Obstructive sleep apnea (OSA) is described as a sleeping breathing disorder, characterized by prolonged partial upper airway obstruction and/or intermittent complete obstruction [1]. This syndrome is commonly correlated with intermittent hypoxemia and sleep fragmentation [2].

2. Introduction

The prevalence of OSA has been estimated, in a general orthodontic population, by questionnaires and it was found to be 10.8%, which is more than double that reported by similar methods in a healthy pediatric population [3].

OSA has also been associated with frequent snoring, disturbed sleep, daytime neurobehavioral problems, neurocognitive impairments, academic underperformance, hypertension, cardiac dysfunction and systemic inflammation. Daytime sleepiness may occur but is uncommon in young children [4]. Etiological factors include any condition that reduces the caliber of the upper airways, such as craniofacial dysmorphism, hypertrophy of lymphoid tissues, obesity, hypotonic neuromuscular diseases and neuromotor control alterations during sleep. However, adenotonsillar hypertrophy remains the main anatomical risk factor [4–7].

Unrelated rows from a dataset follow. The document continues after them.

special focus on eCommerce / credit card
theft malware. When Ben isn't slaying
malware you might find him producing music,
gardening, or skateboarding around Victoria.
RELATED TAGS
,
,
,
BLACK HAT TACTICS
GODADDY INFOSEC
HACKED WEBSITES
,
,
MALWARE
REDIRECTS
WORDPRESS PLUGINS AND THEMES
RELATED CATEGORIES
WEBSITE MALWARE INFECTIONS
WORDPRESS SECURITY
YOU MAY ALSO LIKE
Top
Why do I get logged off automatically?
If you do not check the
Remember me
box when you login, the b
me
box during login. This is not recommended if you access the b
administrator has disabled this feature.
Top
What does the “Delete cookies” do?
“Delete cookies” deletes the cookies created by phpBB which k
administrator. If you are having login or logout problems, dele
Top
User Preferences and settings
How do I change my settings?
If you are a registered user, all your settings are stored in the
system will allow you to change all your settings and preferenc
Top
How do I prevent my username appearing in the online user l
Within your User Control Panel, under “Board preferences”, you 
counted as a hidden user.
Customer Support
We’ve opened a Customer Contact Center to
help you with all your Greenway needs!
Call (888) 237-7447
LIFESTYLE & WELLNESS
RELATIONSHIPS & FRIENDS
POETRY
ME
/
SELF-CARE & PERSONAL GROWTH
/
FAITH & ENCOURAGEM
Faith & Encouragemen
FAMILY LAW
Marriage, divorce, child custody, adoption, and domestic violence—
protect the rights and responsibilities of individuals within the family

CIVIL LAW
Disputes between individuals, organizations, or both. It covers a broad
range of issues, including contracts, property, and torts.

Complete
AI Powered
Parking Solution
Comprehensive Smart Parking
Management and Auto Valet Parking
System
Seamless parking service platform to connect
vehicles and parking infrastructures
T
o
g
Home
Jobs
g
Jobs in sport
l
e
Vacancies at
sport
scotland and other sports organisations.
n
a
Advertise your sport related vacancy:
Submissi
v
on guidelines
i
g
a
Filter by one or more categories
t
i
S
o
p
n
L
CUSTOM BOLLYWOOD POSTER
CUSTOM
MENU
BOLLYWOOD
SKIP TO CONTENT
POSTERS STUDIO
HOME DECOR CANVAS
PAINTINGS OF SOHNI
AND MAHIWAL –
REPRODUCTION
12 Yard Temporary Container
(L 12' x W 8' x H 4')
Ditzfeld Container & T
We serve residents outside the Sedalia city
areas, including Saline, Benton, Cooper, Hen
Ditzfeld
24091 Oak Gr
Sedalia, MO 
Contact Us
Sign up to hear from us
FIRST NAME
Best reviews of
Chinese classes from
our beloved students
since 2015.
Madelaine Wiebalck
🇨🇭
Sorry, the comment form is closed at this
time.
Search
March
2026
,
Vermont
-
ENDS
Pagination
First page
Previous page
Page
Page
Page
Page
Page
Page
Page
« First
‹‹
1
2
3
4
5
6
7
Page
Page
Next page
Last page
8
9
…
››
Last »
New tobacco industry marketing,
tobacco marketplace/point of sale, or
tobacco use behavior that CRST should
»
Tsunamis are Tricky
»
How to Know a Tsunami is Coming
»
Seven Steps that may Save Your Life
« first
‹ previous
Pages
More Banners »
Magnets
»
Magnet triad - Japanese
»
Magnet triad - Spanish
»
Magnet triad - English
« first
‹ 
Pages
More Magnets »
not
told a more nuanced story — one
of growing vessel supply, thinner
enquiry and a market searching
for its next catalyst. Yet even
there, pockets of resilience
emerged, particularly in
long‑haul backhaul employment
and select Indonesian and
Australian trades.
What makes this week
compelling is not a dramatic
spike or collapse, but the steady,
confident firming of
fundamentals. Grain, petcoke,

Therefore, adenotonsillectomy (AT) is the recommended first-line treatment for pediatric OSA in children with adenotonsillar hypertrophy [4,8–10]. It has been demonstrated that AT reduced the severity of OSA in most children, and reduced symptoms and improved behavior, quality of life and polysomnographic findings [9]. However, a significant number of patients with pediatric OSA undergoing AT exhibit residual persistent post-surgery OSA [10].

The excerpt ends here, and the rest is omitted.